┏━━
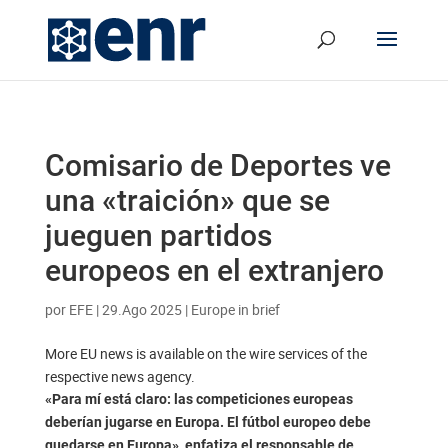
Comisario de Deportes ve
una «traición» que se
jueguen partidos
europeos en el extranjero
por
EFE
|
29.Ago 2025
|
Europe in brief
More EU news is available on the wire services of the
respective news agency.
«Para mí está claro: las competiciones europeas
deberían jugarse en Europa. El fútbol europeo debe
quedarse en Europa», enfatiza el responsable de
┗━━
**What is expected:** Your copy should hold each line above exactly and no pictures at all.

**Result:**
Comisario de Deportes ve
una «traición» que se
jueguen partidos
europeos en el extranjero
por
EFE
|
29.Ago 2025
|
Europe in brief
More EU news is available on the wire services of the
respective news agency.
«Para mí está claro: las competiciones europeas
deberían jugarse en Europa. El fútbol europeo debe
quedarse en Europa», enfatiza el responsable de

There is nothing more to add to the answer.